La calificación contractual de los zero hours contracts, que son el centro de una fuerte polémica en el Reino Unido por ser la quintaesencia de la precariedad laboral, es enormemente compleja, en un sistema ya de por sí complejo como el anglosajón. En palabras de Amparo Esteve-Segarra:

“Los ZHC pueden cubrir relaciones de trabajo heterogéneas, que en la división tradicional de nuestro sistema podrían incluirse como por cuenta propia- categoría conocida como self-employed- o por cuenta ajena, según cómo se desarrolle el trabajo en cada organización.  Ahora bien, frente a un sistema binario como el español (…) en el británico existirían dos categorías de trabajo por cuenta ajena legalmente perfiladas: worker o employee.  Aunque los workers gozan de ciertos derechos laborales no extensibles a los trabajadores por cuenta propia no tienen todos los derechos de un employee. Entre estos derechos destacan la protección contra un despido injusto, la regulación de los despidos por causas económicas u otras causas empresariales, el derecho de preaviso en caso de finalización del contrato, y el acceso a diversos permisos retribuidos por enfermedad, maternidad, adopción, etc. “[vi]
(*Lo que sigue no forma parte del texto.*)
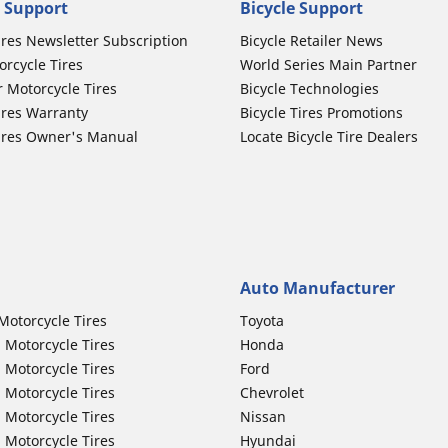
 Support
Bicycle Support
ires Newsletter Subscription
Bicycle Retailer News
orcycle Tires
World Series Main Partner
r Motorcycle Tires
Bicycle Technologies
ires Warranty
Bicycle Tires Promotions
ires Owner's Manual
Locate Bicycle Tire Dealers
Auto Manufacturer
Motorcycle Tires
Toyota
 Motorcycle Tires
Honda
 Motorcycle Tires
Ford
 Motorcycle Tires
Chevrolet
 Motorcycle Tires
Nissan
 Motorcycle Tires
Hyundai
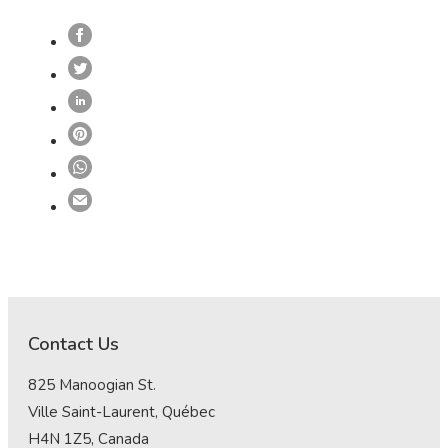
Contact Us
825 Manoogian St.
Ville Saint-Laurent, Québec
H4N 1Z5, Canada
El Parlamento Europeo ha manifestado que los zero hours contracts no deberían permitirse en una resolución del 19 de enero de 2017. Pero estos contratos no sólo existen en el Reino Unido. Los encontramos también en Irlanda e Italia, donde sólo son válidos para grupos de edad con altas tasas de desempleo, como los jóvenes o los trabajadores de edad más avanzada.  Precisamente, respecto al caso de Italia, recurrido ante el Tribunal de Justicia europeo, el mismo, mediante sentencia de 19 de julio de 2017 (caso Abercrombie & Fitch Italia Bordonaro C-143/16) reputa legítima la utilización de un contrato a llamada para facilitar la entrada de los jóvenes en el mercado de trabajo.

Así pues, las innovaciones tecnológicas y las legislativas se dan de la mano para profundizar la deriva de nuestro mundo productivo hacia la precariedad y la falta de derechos. Innovaciones científicas y tecnológicas que abren espacios para una productividad acrecentada que podría permitir la disminución de la jornada laboral y la emergencia de nuevos modelos de negocio cooperativos como el de la plataforma colaborativa  Mensakas (formada por un grupo de trabajadores en pie de igualdad en la idea de hacer funcionar la infraestructura  tecnológica de la gig economý desde el paradigma de la economía social y solidaria), son oportunamente desviadas por los grandes inversores en la dirección de un modelo de negocio basado en la desregulación de los sectores productivos y la deslaboralización del trabajo dependiente.

El mundo de la mercancía trata de colonizar el avance tecnológico y científico de la humanidad para convertirlo en una nueva fuente de plusvalor. Entre  las teorías del software libre y el internet abierto de Richard Stallman y las dinámicas de captación de los flujos de valorización del trabajo en el mundo virtual por parte de magnates como Jeff Bezos o Elon Musk, hay un abismo de confrontación y conflicto. Un conflicto que puede entenderse desde un viejo concepto: lucha de clases. ¿Quién se apropiará el valor acrecentado derivado de la productividad de las nuevas tecnologías y las nuevas formas de trabajar? ¿Quién determinará las formas futuras del desarrollo técnico de nuestras sociedades empujando a  un avance en el proceso histórico de conectividad creativa  y participativa o de control panóptico y expropiación privada de los flujos del trabajo colectivo?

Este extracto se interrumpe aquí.